2) My gut is telling me Bernie Sanders concedes the race after this Tuesday’s Washington DC Primary. Last night, he vowed that, “We are going to fight hard. We are going to fight hard to win the primary in Washington D.C. And then we take our fight for social, economic, racial, and environmental justice to Philadelphia, Pennsylvania!”
The first two sentences state he’s staying in through DC. At that point, he’ll have given every citizen the chance to vote for his brand of liberalism. That can be a selfless explanation as to why he stayed in so long, and from there it’s a smooth pivot to announce that he won’t challenge Clinton’s nomination.

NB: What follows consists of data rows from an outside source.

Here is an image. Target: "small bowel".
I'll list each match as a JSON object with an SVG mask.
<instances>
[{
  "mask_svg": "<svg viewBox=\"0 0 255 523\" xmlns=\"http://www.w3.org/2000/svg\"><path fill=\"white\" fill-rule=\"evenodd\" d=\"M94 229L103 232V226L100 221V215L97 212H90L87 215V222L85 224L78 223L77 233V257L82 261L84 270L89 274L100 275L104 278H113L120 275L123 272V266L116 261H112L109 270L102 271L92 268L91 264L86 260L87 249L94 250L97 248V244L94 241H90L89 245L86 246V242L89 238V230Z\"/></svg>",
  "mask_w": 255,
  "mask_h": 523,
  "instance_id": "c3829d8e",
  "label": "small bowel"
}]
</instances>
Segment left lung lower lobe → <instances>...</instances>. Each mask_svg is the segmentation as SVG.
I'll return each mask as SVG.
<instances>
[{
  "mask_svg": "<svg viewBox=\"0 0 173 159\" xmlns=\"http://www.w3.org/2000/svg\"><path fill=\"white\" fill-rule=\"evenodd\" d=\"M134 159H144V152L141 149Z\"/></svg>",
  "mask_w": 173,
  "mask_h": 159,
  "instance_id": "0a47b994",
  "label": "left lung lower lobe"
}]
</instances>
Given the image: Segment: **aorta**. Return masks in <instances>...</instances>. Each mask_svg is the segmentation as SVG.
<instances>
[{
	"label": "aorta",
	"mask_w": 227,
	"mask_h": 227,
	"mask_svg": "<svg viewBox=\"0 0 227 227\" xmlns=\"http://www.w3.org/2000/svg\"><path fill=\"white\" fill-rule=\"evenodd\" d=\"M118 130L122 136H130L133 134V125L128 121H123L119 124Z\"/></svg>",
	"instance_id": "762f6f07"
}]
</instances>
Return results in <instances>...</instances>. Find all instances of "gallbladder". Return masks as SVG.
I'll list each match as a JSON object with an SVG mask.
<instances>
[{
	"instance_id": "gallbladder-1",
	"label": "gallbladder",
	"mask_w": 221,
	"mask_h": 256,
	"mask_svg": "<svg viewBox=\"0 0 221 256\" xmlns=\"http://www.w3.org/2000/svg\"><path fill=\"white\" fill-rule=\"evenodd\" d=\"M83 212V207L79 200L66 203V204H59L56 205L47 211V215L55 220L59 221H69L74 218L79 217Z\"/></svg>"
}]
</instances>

That next promise — the one about fighting for justice — can be done without the hopeless and degrading quest to win over superdelegates between Tuesday and the convention.
Therefore, my money is on Sanders bowing out on the night of June 14th. If I had to pick a time: 9:04 PM.

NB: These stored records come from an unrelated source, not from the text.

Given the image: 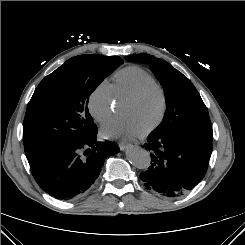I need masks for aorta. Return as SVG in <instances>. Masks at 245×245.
I'll use <instances>...</instances> for the list:
<instances>
[{
    "label": "aorta",
    "instance_id": "762f6f07",
    "mask_svg": "<svg viewBox=\"0 0 245 245\" xmlns=\"http://www.w3.org/2000/svg\"><path fill=\"white\" fill-rule=\"evenodd\" d=\"M129 162L138 169H147L151 163L150 153L140 146H129L126 150Z\"/></svg>",
    "mask_w": 245,
    "mask_h": 245
}]
</instances>
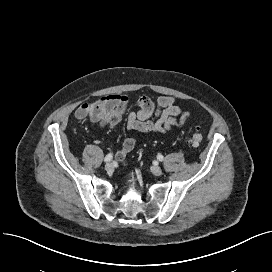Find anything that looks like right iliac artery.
Here are the masks:
<instances>
[{
  "label": "right iliac artery",
  "instance_id": "1",
  "mask_svg": "<svg viewBox=\"0 0 272 272\" xmlns=\"http://www.w3.org/2000/svg\"><path fill=\"white\" fill-rule=\"evenodd\" d=\"M112 158H113V155H112L111 153H109V154H107V155L105 156L104 161H105V162H109V161L112 160Z\"/></svg>",
  "mask_w": 272,
  "mask_h": 272
}]
</instances>
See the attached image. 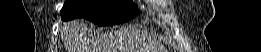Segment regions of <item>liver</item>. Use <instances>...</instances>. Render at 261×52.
I'll return each mask as SVG.
<instances>
[{"label": "liver", "mask_w": 261, "mask_h": 52, "mask_svg": "<svg viewBox=\"0 0 261 52\" xmlns=\"http://www.w3.org/2000/svg\"><path fill=\"white\" fill-rule=\"evenodd\" d=\"M88 26L83 20L69 22L65 33L71 41V46L78 52H110L113 36L109 33L100 34L87 39Z\"/></svg>", "instance_id": "liver-1"}]
</instances>
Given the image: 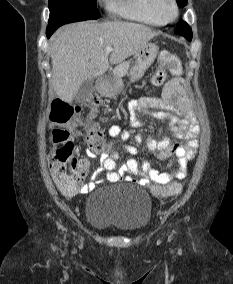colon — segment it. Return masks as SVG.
I'll list each match as a JSON object with an SVG mask.
<instances>
[{"label":"colon","mask_w":233,"mask_h":284,"mask_svg":"<svg viewBox=\"0 0 233 284\" xmlns=\"http://www.w3.org/2000/svg\"><path fill=\"white\" fill-rule=\"evenodd\" d=\"M159 62L160 69L152 79L154 86H160L165 81V69L174 76L181 75L182 63L176 54L166 50L161 51ZM87 104L92 110H96L103 104V100L98 97H92ZM78 111L79 107L60 99H55L51 105V120L59 128L54 129L50 136L52 144L50 166L56 186L67 195L80 191L88 170L87 166L79 160H70L73 155L74 144L69 132L63 128ZM103 139V130L94 122H91L85 136L87 144L94 151H101L104 149ZM182 189L181 183L172 182L166 186H154L151 188V192L157 198H170L180 195Z\"/></svg>","instance_id":"colon-1"}]
</instances>
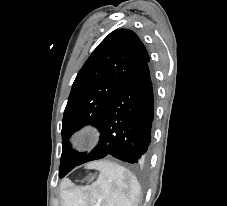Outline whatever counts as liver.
I'll return each mask as SVG.
<instances>
[{
  "label": "liver",
  "instance_id": "liver-1",
  "mask_svg": "<svg viewBox=\"0 0 227 206\" xmlns=\"http://www.w3.org/2000/svg\"><path fill=\"white\" fill-rule=\"evenodd\" d=\"M96 165V163H92V164H89L88 167L91 168V167H94Z\"/></svg>",
  "mask_w": 227,
  "mask_h": 206
}]
</instances>
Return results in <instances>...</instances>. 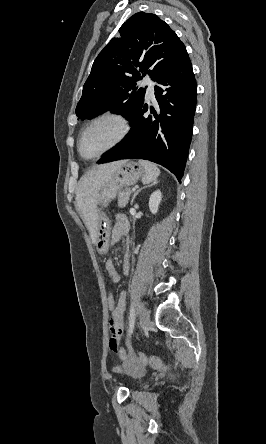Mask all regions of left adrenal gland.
<instances>
[{"mask_svg":"<svg viewBox=\"0 0 266 444\" xmlns=\"http://www.w3.org/2000/svg\"><path fill=\"white\" fill-rule=\"evenodd\" d=\"M156 184H158V181L155 180L152 184L147 185V186H144V187L140 188L139 190H137V191L134 193L133 197H132L131 205L133 204L134 199L136 198V196L138 195V193H139L140 191H142V190L145 189V188H148V187H151V186H153V185H156Z\"/></svg>","mask_w":266,"mask_h":444,"instance_id":"a2214340","label":"left adrenal gland"}]
</instances>
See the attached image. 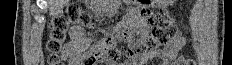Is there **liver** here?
<instances>
[{
    "label": "liver",
    "instance_id": "liver-1",
    "mask_svg": "<svg viewBox=\"0 0 232 65\" xmlns=\"http://www.w3.org/2000/svg\"><path fill=\"white\" fill-rule=\"evenodd\" d=\"M69 0H47L49 12L52 16L59 15Z\"/></svg>",
    "mask_w": 232,
    "mask_h": 65
}]
</instances>
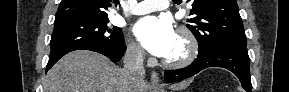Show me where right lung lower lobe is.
<instances>
[{"label": "right lung lower lobe", "instance_id": "1", "mask_svg": "<svg viewBox=\"0 0 289 92\" xmlns=\"http://www.w3.org/2000/svg\"><path fill=\"white\" fill-rule=\"evenodd\" d=\"M74 50H91V51H95L98 53H101L105 56H107L111 61L113 62H117L119 61L125 50H126V46H125V41L124 38L122 39V41H120L118 44L116 45H102V44H84L75 48H71V49H66L63 50L61 52H59L56 55L50 56L49 57V61L48 64L46 66V72L61 58L63 57L65 54L74 51Z\"/></svg>", "mask_w": 289, "mask_h": 92}]
</instances>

3) On the other side, Donald Trump’s numbers in his uncontested primaries were remarkably low. Only 81 percent in his quasi-home state of New Jersey, 75 percent in California, 74 in Montana, 71 in New Mexico (kiss that swing state goodbye?), and just 67 in South Dakota. And again, this was uncontested, and with just party voting. These are warning signs for Trump.

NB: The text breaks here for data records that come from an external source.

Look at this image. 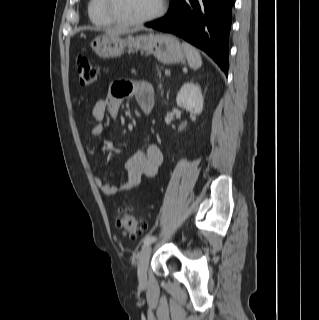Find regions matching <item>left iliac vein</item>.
I'll return each mask as SVG.
<instances>
[{
    "label": "left iliac vein",
    "mask_w": 319,
    "mask_h": 320,
    "mask_svg": "<svg viewBox=\"0 0 319 320\" xmlns=\"http://www.w3.org/2000/svg\"><path fill=\"white\" fill-rule=\"evenodd\" d=\"M151 255V246L145 245L138 254L137 274L139 282L144 284L147 280V269Z\"/></svg>",
    "instance_id": "left-iliac-vein-1"
}]
</instances>
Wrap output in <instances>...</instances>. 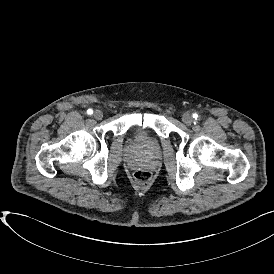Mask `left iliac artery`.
I'll use <instances>...</instances> for the list:
<instances>
[{"label":"left iliac artery","mask_w":274,"mask_h":274,"mask_svg":"<svg viewBox=\"0 0 274 274\" xmlns=\"http://www.w3.org/2000/svg\"><path fill=\"white\" fill-rule=\"evenodd\" d=\"M193 118H194V119H197V118H198V114L194 113V114H193Z\"/></svg>","instance_id":"44dca946"}]
</instances>
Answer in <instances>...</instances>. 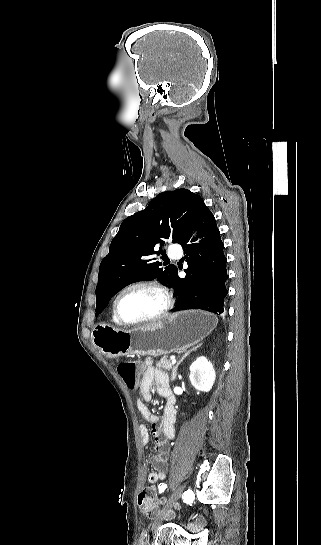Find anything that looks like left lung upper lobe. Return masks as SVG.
<instances>
[{
  "mask_svg": "<svg viewBox=\"0 0 321 545\" xmlns=\"http://www.w3.org/2000/svg\"><path fill=\"white\" fill-rule=\"evenodd\" d=\"M200 204L203 199L188 189L166 191L122 222L100 264L96 316L117 292L133 282L159 278L170 284L177 268L164 267L152 255L160 254L167 239L180 243Z\"/></svg>",
  "mask_w": 321,
  "mask_h": 545,
  "instance_id": "1",
  "label": "left lung upper lobe"
}]
</instances>
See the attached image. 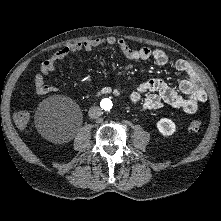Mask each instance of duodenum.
Instances as JSON below:
<instances>
[{"instance_id":"410a0bca","label":"duodenum","mask_w":221,"mask_h":221,"mask_svg":"<svg viewBox=\"0 0 221 221\" xmlns=\"http://www.w3.org/2000/svg\"><path fill=\"white\" fill-rule=\"evenodd\" d=\"M101 94H113V95H119V91L117 89H113L110 87H105L101 90Z\"/></svg>"}]
</instances>
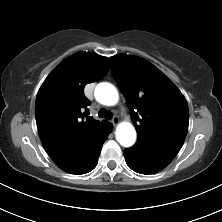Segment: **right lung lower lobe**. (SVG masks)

4) His speech last night seemed to recognize the rut he’s in, though just in tone and temperament if not content and policy. He read off the prompter and seemed focused, contained, and intelligent. (Although, whenever he ad-libbed, he resorted back into sophomoric fillers: “Better hope I’m president.” and “Because let me tell you, our jobs are being stripped from our country like we’re babies.” Indeed, historically speaking, babies lose their jobs far too frequently.)
Most importantly, after a week that forced Republican leadership to publicly question his behavior and ramifications on their party, he had a strong anti-Clinton message on which all Republicans can agree and around which Republicans can rally. It speaks to the GOP’s hatred and fear of Clinton that they stand by this nominee even after some of the awful things each of them said about him during the contested part of the primary and since.
I do wonder if there can ever be a straw that breaks the elephant’s back.
5) Fortunately for Trump, last night signified a moment where the general election can begin anew. We’ll see if he seizes the opportunity to transition into a general election campaign and look like he’s, you know, trying to win.